I like your ducks i have indian runner duck's they are lovely animals .


----------



## aspire5532 (Nov 6, 2011)

hi can u just confirm that a only a drake runner has the curl on the tail either that we have a crossing dressing duck lol


----------



## piercedboy18 (Jun 9, 2009)

Beautiful ducks. I would love some one day!


----------



## indianrunnerducks199823 (Mar 22, 2012)

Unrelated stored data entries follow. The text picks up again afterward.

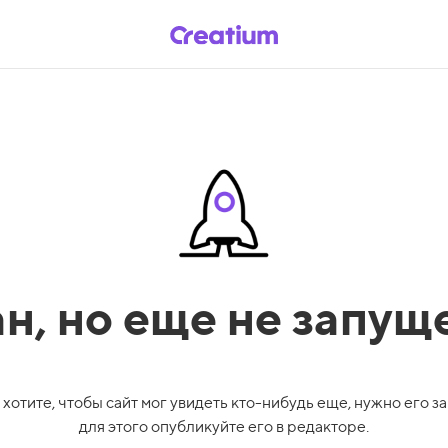
ан,
но еще не запущ
 хотите, чтобы сайт мог увидеть кто-нибудь еще, нужно его за
для этого опубликуйте его в редакторе.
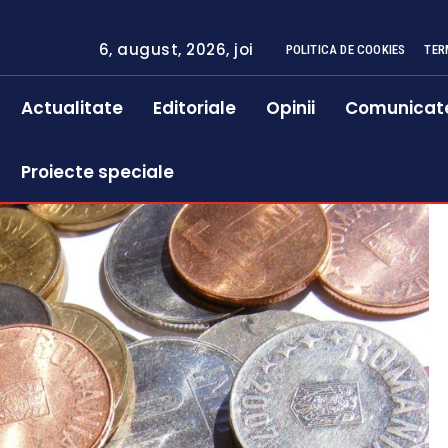
6, august, 2026, joi
POLITICA DE COOKIES
TER
Actualitate
Editoriale
Opinii
Comunicat
Proiecte speciale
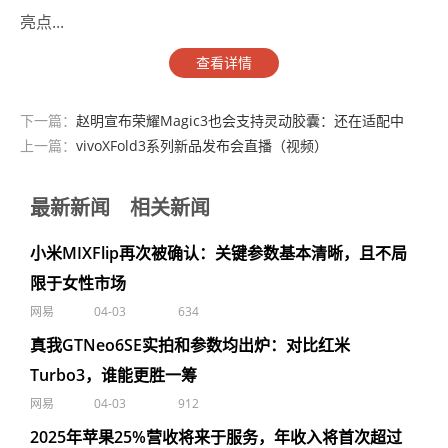
亮点...
查看详情
下一篇：
赵明宣布荣耀Magic3也会支持灵动胶囊：还在适配中
上一篇：
vivoXFold3系列新品发布会直播（视频）
最新新闻
相关新闻
小米MIXFlip再次被确认：关键参数基本清晰，且不局
限于女性市场
网易
04-03
634
真我GTNeo6SE实拍和参数均出炉：对比红米
Turbo3，谁能更胜一筹
网易
04-03
912
2025年苹果25%营收将来于服务，年收入将首次超过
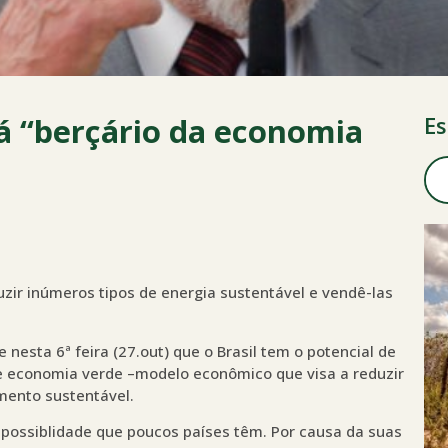
rá “berçário da economia
Es
uzir inúmeros tipos de energia sustentável e vendê-las
e nesta 6ª feira (27.out) que o Brasil tem o potencial de
e economia verde –modelo econômico que visa a reduzir
mento sustentável.
 possiblidade que poucos países têm. Por causa da suas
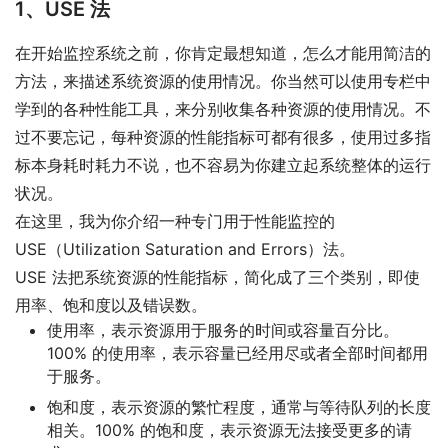
1、USE 法
在开始监控系统之前，你肯定最想知道，怎么才能用简洁的
方法，来描述系统资源的使用情况。你当然可以使用专栏中
学到的各种性能工具，来分别收集各种资源的使用情况。不
过不要忘记，每种资源的性能指标可都有很多，使用过多指
标本身耗时耗力不说，也不容易为你建立起系统整体的运行
状况。
在这里，我为你介绍一种专门用于性能监控的
USE（Utilization Saturation and Errors）法。
USE 法把系统资源的性能指标，简化成了三个类别，即使
用率、饱和度以及错误数。
使用率，表示资源用于服务的时间或容量百分比。
100% 的使用率，表示容量已经用尽或者全部时间都用
于服务。
饱和度，表示资源的繁忙程度，通常与等待队列的长度
相关。100% 的饱和度，表示资源无法接受更多的请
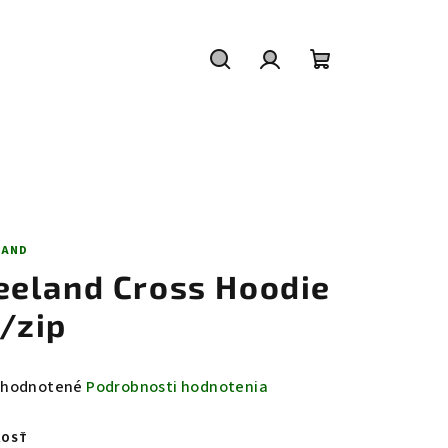
Hľadať
Prihlásenie
Nákupný
košík
LAND
eeland Cross Hoodie
/zip
emerné
hodnotené
Podrobnosti hodnotenia
notenie
duktu
KOSŤ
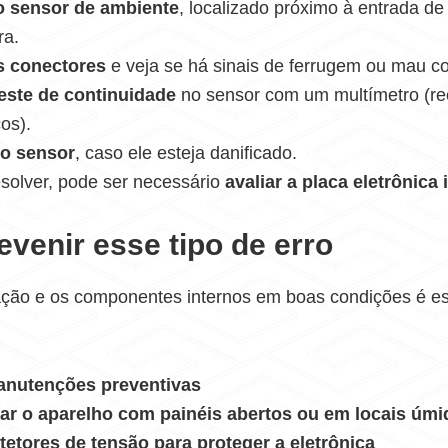
 o sensor de ambiente
, localizado próximo à entrada de
ra.
 conectores
e veja se há sinais de ferrugem ou mau co
este de continuidade
no sensor com um multímetro (
os).
 o sensor
, caso ele esteja danificado.
solver, pode ser necessário
avaliar a placa eletrônica 
venir esse tipo de erro
ação e os componentes internos em boas condições é es
anutenções preventivas
rar o aparelho com painéis abertos ou em locais úm
otetores de tensão para proteger a eletrônica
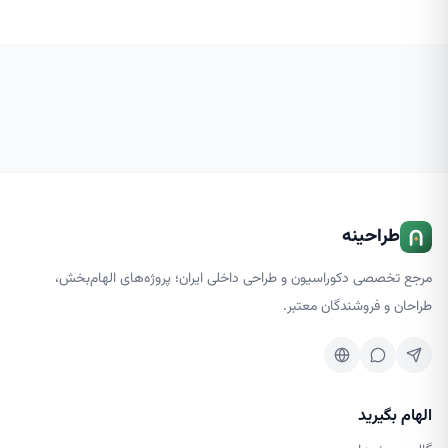
طراحینه
مرجع تخصصی دکوراسیون و طراحی داخلی ایران؛ پروژه‌های الهام‌بخش،
طراحان و فروشندگان معتبر.
الهام بگیرید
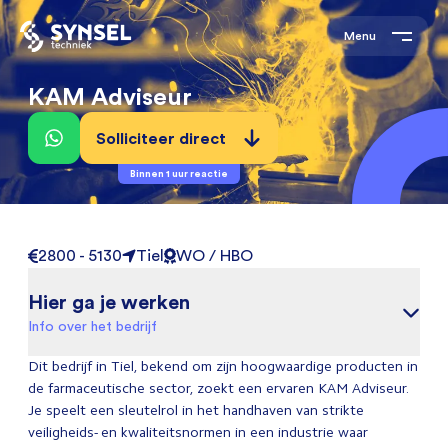
Menu
KAM Adviseur
Solliciteer direct
Binnen 1 uur reactie
2800 - 5130
Tiel
WO / HBO
Hier ga je werken
Info over het bedrijf
Dit bedrijf in Tiel, bekend om zijn hoogwaardige producten in
de farmaceutische sector, zoekt een ervaren KAM Adviseur.
Je speelt een sleutelrol in het handhaven van strikte
veiligheids- en kwaliteitsnormen in een industrie waar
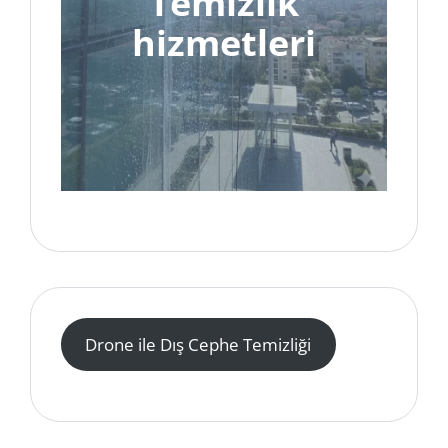
Temizlik
hizmetleri
Drone ile Dış Cephe Temizliği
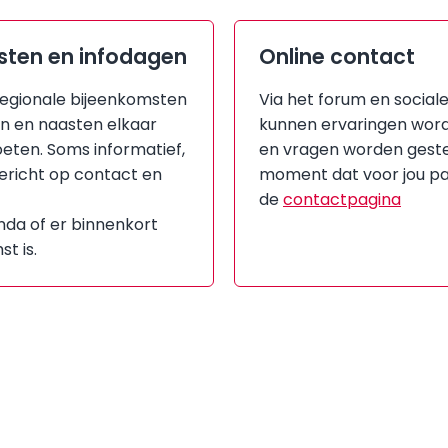
sten en infodagen
Online contact
 regionale bijeenkomsten
Via het forum en social
n en naasten elkaar
kunnen ervaringen wor
ten. Soms informatief,
en vragen worden geste
ericht op contact en
moment dat voor jou pa
de
contactpagina
nda of er binnenkort
t is.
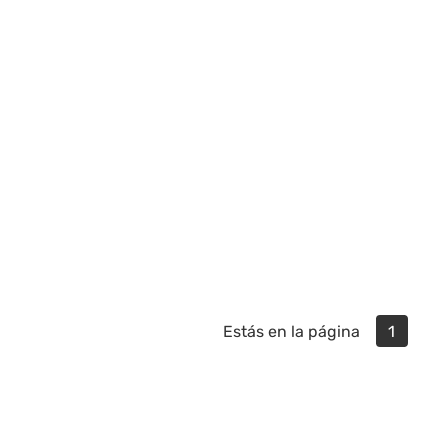
Estás en la página
1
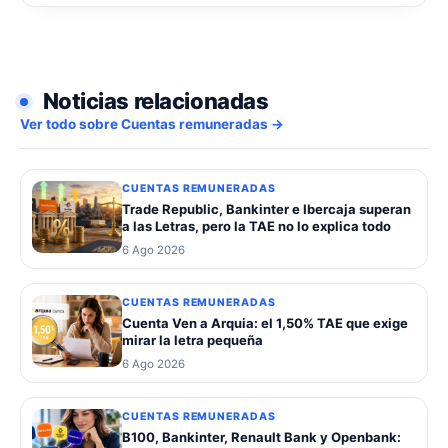
Noticias relacionadas
Ver todo sobre Cuentas remuneradas →
CUENTAS REMUNERADAS
Trade Republic, Bankinter e Ibercaja superan
a las Letras, pero la TAE no lo explica todo
6 Ago 2026
CUENTAS REMUNERADAS
Cuenta Ven a Arquia: el 1,50% TAE que exige
mirar la letra pequeña
6 Ago 2026
CUENTAS REMUNERADAS
B100, Bankinter, Renault Bank y Openbank:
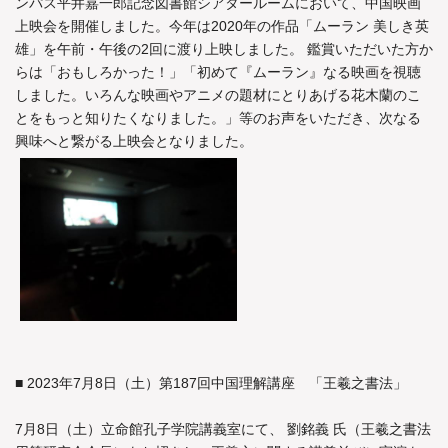
ンパス平井嘉一郎記念図書館シアタールームにおいて、中国映画
上映会を開催しました。今年は2020年の作品「ムーラン 美しき英
雄」を午前・午後の2回に渡り上映しました。 鑑賞いただいた方か
らは「おもしろかった！」「初めて『ムーラン』なる映画を視聴
しました。いろんな映画やアニメの題材にとりあげる花木蘭のこ
とをもっと知りたくなりました。」等のお声をいただき、次なる
興味へと繋がる上映会となりました。
■ 2023年7月8日（土）第187回中国理解講座 「王羲之書法」
7月8日（土）立命館孔子学院講義室にて、 劉銘義 氏（王羲之書法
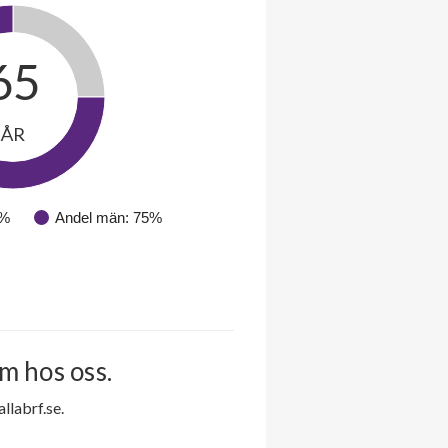
65
ÅR
5%
Andel män: 75%
m hos oss.
labrf.se.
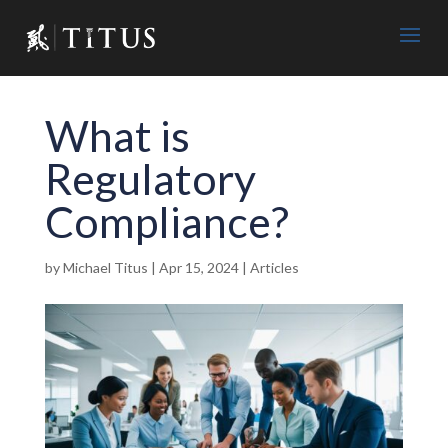
What is
Regulatory
Compliance?
by
Michael Titus
|
Apr 15, 2024
|
Articles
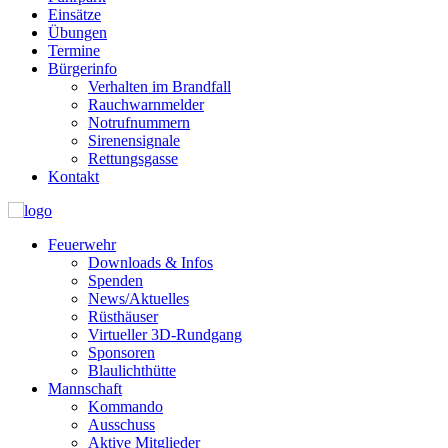
Einsätze
Übungen
Termine
Bürgerinfo
Verhalten im Brandfall
Rauchwarnmelder
Notrufnummern
Sirenensignale
Rettungsgasse
Kontakt
Feuerwehr
Downloads & Infos
Spenden
News/Aktuelles
Rüsthäuser
Virtueller 3D-Rundgang
Sponsoren
Blaulichthütte
Mannschaft
Kommando
Ausschuss
Aktive Mitglieder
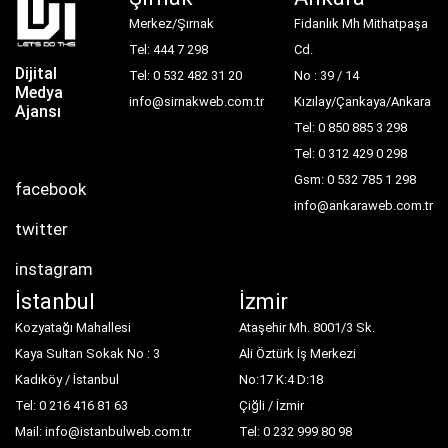
Merkez/Şırnak
Fidanlık Mh Mithatpaşa
Tel: 444 7 298
Cd.
Dijital
Tel: 0 532 482 31 20
No : 39 / 14
Medya
info@sirnakweb.com.tr
Kızılay/Çankaya/Ankara
Ajansı
Tel: 0 850 885 3 298
Tel: 0 312 429 0 298
Gsm: 0 532 785 1 298
facebook
info@ankaraweb.com.tr
twitter
instagram
İstanbul
İzmir
Kozyatağı Mahallesi
Ataşehir Mh. 8001/3 Sk.
Kaya Sultan Sokak No : 3
Ali Öztürk İş Merkezi
Kadıköy / İstanbul
No:17 K:4 D:18
Tel: 0 216 416 81 63
Çiğli / İzmir
Mail: info@istanbulweb.com.tr
Tel: 0 232 999 80 98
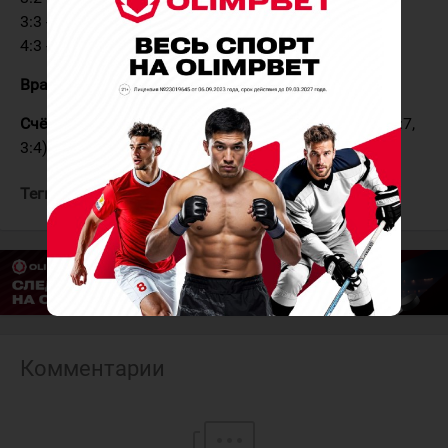
3:3 - Косолапов (Кулагин, Петраков) - 49:10
4:3 - Бровкин (Евсеев, Крутов) - 56:20 ГБ
Вратари:
Ахтямов - Озолин
Счёт в серии:
Динамо Спб - Нефтяник 0:3 (4:5 ОТ, 1:7,
3:4)
Теги:
Нефтяник
Динамо Спб
Комментарии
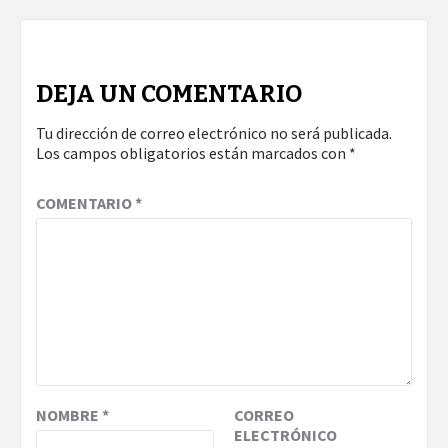
DEJA UN COMENTARIO
Tu dirección de correo electrónico no será publicada.
Los campos obligatorios están marcados con
*
COMENTARIO
*
NOMBRE
*
CORREO
ELECTRÓNICO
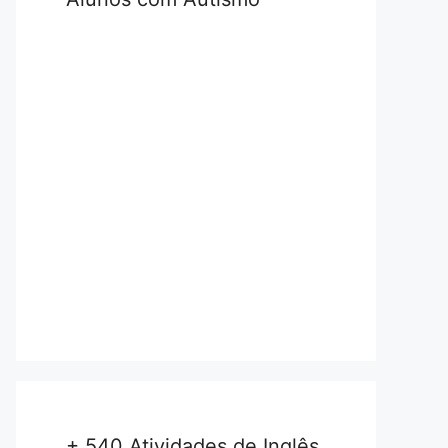
+ 540 Atividades de Inglês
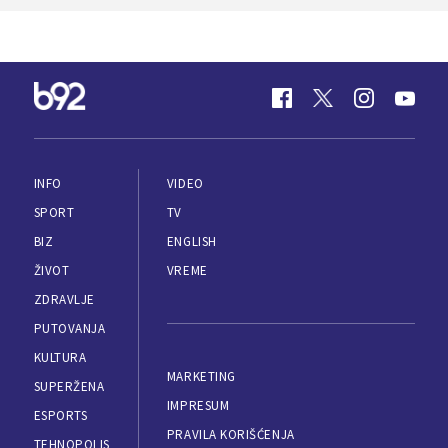
INFO
VIDEO
SPORT
TV
BIZ
ENGLISH
ŽIVOT
VREME
ZDRAVLJE
PUTOVANJA
KULTURA
MARKETING
SUPERŽENA
IMPRESUM
ESPORTS
PRAVILA KORIŠĆENJA
TEHNOPOLIS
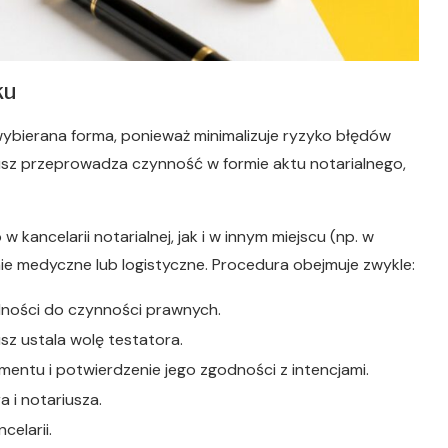
ku
wybierana forma, ponieważ minimalizuje ryzyko błędów
iusz przeprowadza czynność w formie aktu notarialnego,
ancelarii notarialnej, jak i w innym miejscu (np. w
enie medyczne lub logistyczne. Procedura obejmuje zwykle:
olności do czynności prawnych.
sz ustala wolę testatora.
ntu i potwierdzenie jego zgodności z intencjami.
 i notariusza.
elarii.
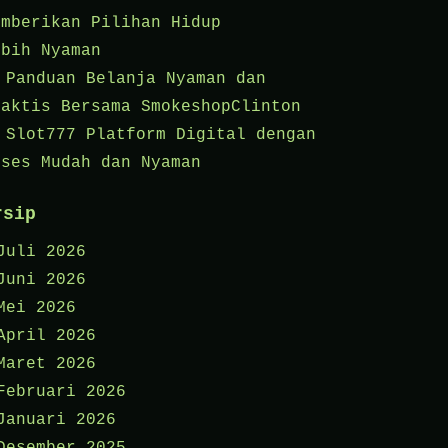
emberikan Pilihan Hidup
ebih Nyaman
Panduan Belanja Nyaman dan
raktis Bersama SmokeshopClinton
Slot777 Platform Digital dengan
kses Mudah dan Nyaman
rsip
Juli 2026
Juni 2026
Mei 2026
April 2026
Maret 2026
Februari 2026
Januari 2026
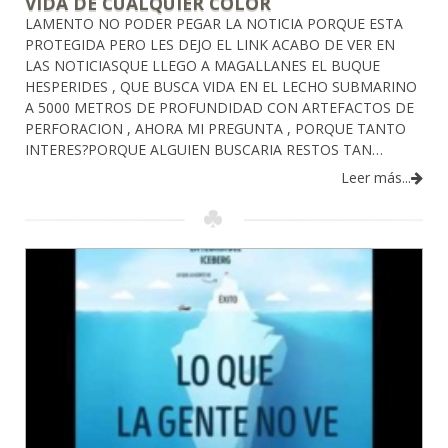
VIDA DE CUALQUIER COLOR
LAMENTO NO PODER PEGAR LA NOTICIA PORQUE ESTA
PROTEGIDA PERO LES DEJO EL LINK ACABO DE VER EN
LAS NOTICIASQUE LLEGO A MAGALLANES EL BUQUE
HESPERIDES , QUE BUSCA VIDA EN EL LECHO SUBMARINO
A 5000 METROS DE PROFUNDIDAD CON ARTEFACTOS DE
PERFORACION , AHORA MI PREGUNTA , PORQUE TANTO
INTERES?PORQUE ALGUIEN BUSCARIA RESTOS TAN…
Leer más...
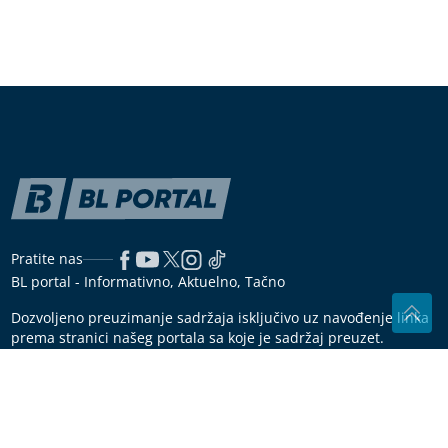
PREKINULA PORODIČNU TRADICIJU
Anastasija Ražnatović uradila nešto
neočekivano, Ceca ovo nikada nije
komentarisala
Leptirići u stomaku mogu da prevare:
Ovo nije znak da ste pronašli pravu
osobu
Pet tajni za njegovanu kožu bez šminke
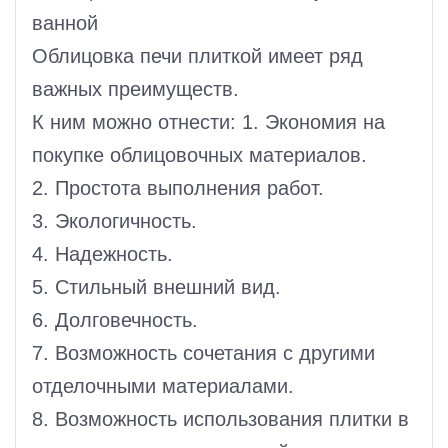
ванной
Облицовка печи плиткой имеет ряд
важных преимуществ.
К ним можно отнести: 1. Экономия на
покупке облицовочных материалов.
2. Простота выполнения работ.
3. Экологичность.
4. Надежность.
5. Стильный внешний вид.
6. Долговечность.
7. Возможность сочетания с другими
отделочными материалами.
8. Возможность использования плитки в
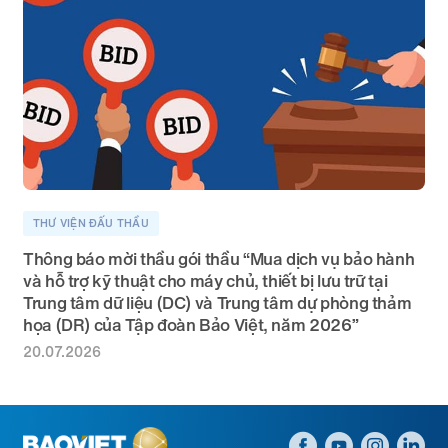
THƯ VIỆN ĐẤU THẦU
Thông báo mời thầu gói thầu “Mua dịch vụ bảo hành
và hỗ trợ kỹ thuật cho máy chủ, thiết bị lưu trữ tại
Trung tâm dữ liệu (DC) và Trung tâm dự phòng thảm
họa (DR) của Tập đoàn Bảo Việt, năm 2026”
20.07.2026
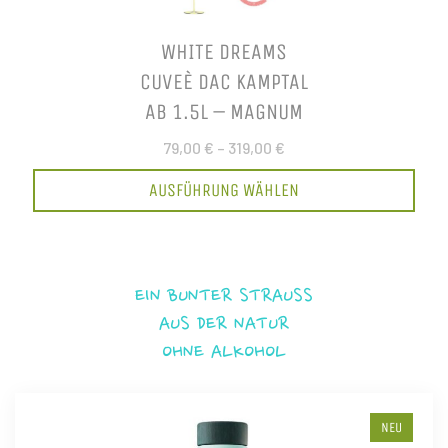
WHITE DREAMS
CUVEÈ DAC KAMPTAL
AB 1.5L – MAGNUM
79,00 €
–
319,00 €
AUSFÜHRUNG WÄHLEN
EIN BUNTER STRAUSS
AUS DER NATUR
OHNE ALKOHOL
NEU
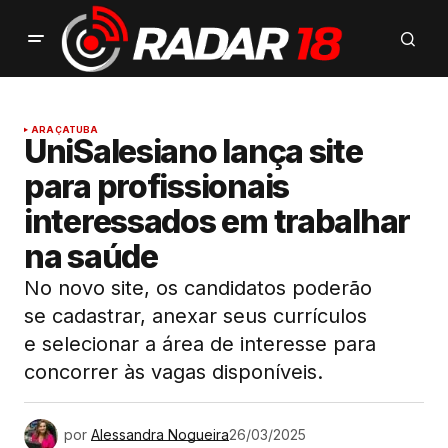
ARAÇATUBA
UniSalesiano lança site
para profissionais
interessados em trabalhar
na saúde
No novo site, os candidatos poderão
se cadastrar, anexar seus currículos
e selecionar a área de interesse para
concorrer às vagas disponíveis.
por
Alessandra Nogueira
26/03/2025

aww... they are cute! Yeah my runners are crazy, one lavender female called sophie cant climb up her ramp into her house, so drives us mad trying to corner her to get her to bed. I've got 6 runners and a call, a bantam, and a male mallard called darcy. I hatch runner ducklings so if anyone wants one, please contact me. I live in Suffolk, UK.


----------



## ukdave (May 26, 2011)

Awww they're beautiful :001_tt1: I want to have some ducks.


----------



## Nico0laGouldsmith (Apr 23, 2011)

my OH once read something that said if you own ducks then you constantly worry about your ducks. . .I KNOW I DO! I'll be at work and I just worry that there's something wrong at home and the ducks will be in danger. . . I think it's because they seem so vulnerable.
my ducks refuse to swim in a purpose built pond like that. . . they're call ducks. . .I'm going to get some more eventually but they swim in a paddling pool because they insist on it being emptied and refilled with clean water like every other day or they wont use it and end up looking scruffy because they don't clean themselves without going in the water! silly ducks.


----------



## bluegirl (May 7, 2012)

Love the pics, I have a pic of my mallard checking out the oven too. Bet in less than 5 mins there was poop everywhere. I know Donald used to dash into the kitchen every opportunity she got and within seconds she was gulping down dog food, dabbling in the dogs water dish, spilling it everywhere and pooping all over the show. Then she'd bully the dog to share her basket with her, cheeky girl even followed my dog into the living room one day and both were snoozing on the settee when I caught up with them. She was a character.


----------



## coral. (May 11, 2011)

awwww there all very lovely


----------



## Martina84 (May 19, 2013)

I love the third pic! They are amazing


----------



## Danielmorgan (May 31, 2013)

they are mad and you are getting mad in giving all of them a complete care


----------